Start of PROVIDED RECORDS

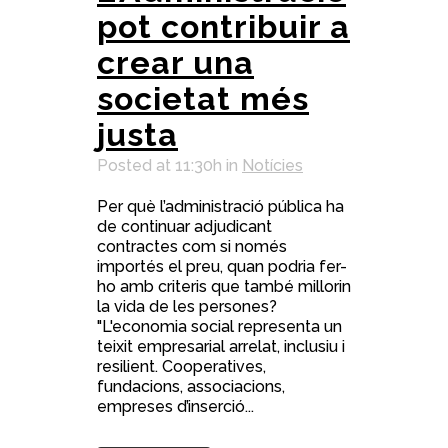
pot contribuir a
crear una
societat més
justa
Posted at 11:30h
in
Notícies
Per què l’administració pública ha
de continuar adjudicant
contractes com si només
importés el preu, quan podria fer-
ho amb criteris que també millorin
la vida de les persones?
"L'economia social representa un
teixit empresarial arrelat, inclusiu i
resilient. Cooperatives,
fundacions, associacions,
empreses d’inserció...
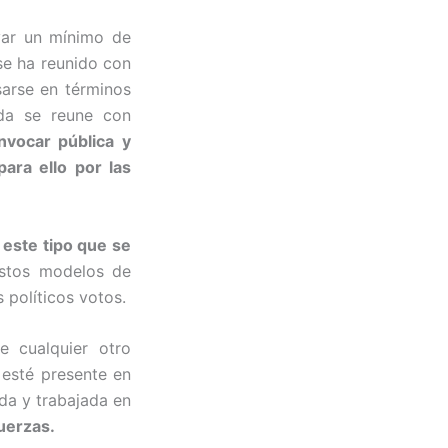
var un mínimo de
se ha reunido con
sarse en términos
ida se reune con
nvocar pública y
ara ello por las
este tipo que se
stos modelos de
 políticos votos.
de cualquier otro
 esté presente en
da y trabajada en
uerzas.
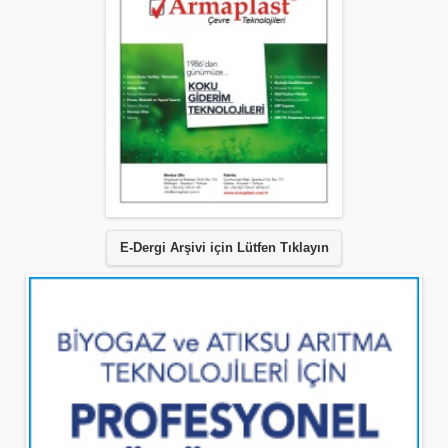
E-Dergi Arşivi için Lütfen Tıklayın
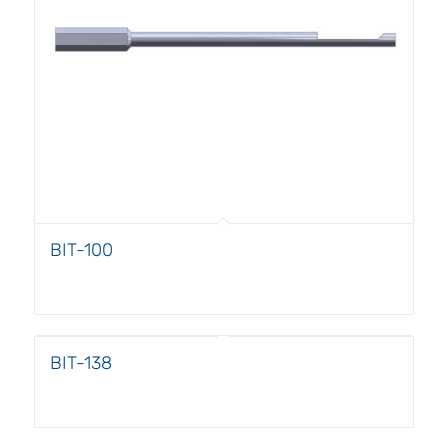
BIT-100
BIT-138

End of PROVIDED RECORDS
Start of PROVIDED RECORDS

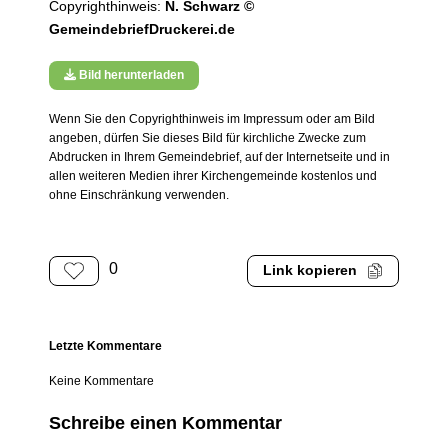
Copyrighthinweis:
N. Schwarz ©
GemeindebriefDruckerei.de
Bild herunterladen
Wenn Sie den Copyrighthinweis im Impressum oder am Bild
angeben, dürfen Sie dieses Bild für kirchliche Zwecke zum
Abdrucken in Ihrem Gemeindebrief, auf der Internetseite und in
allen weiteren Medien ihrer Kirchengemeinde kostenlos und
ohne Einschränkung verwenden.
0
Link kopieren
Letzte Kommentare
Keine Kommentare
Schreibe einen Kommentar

End of PROVIDED RECORDS

- [TO DO]
Above are the records; copy exactly the lines from the line with "Wenn Sie den" through the line with "Schreibe einen Kommentar", both included.

- [COMPLETED TASK]
Wenn Sie den Copyrighthinweis im Impressum oder am Bild
angeben, dürfen Sie dieses Bild für kirchliche Zwecke zum
Abdrucken in Ihrem Gemeindebrief, auf der Internetseite und in
allen weiteren Medien ihrer Kirchengemeinde kostenlos und
ohne Einschränkung verwenden.
0
Link kopieren
Letzte Kommentare
Keine Kommentare
Schreibe einen Kommentar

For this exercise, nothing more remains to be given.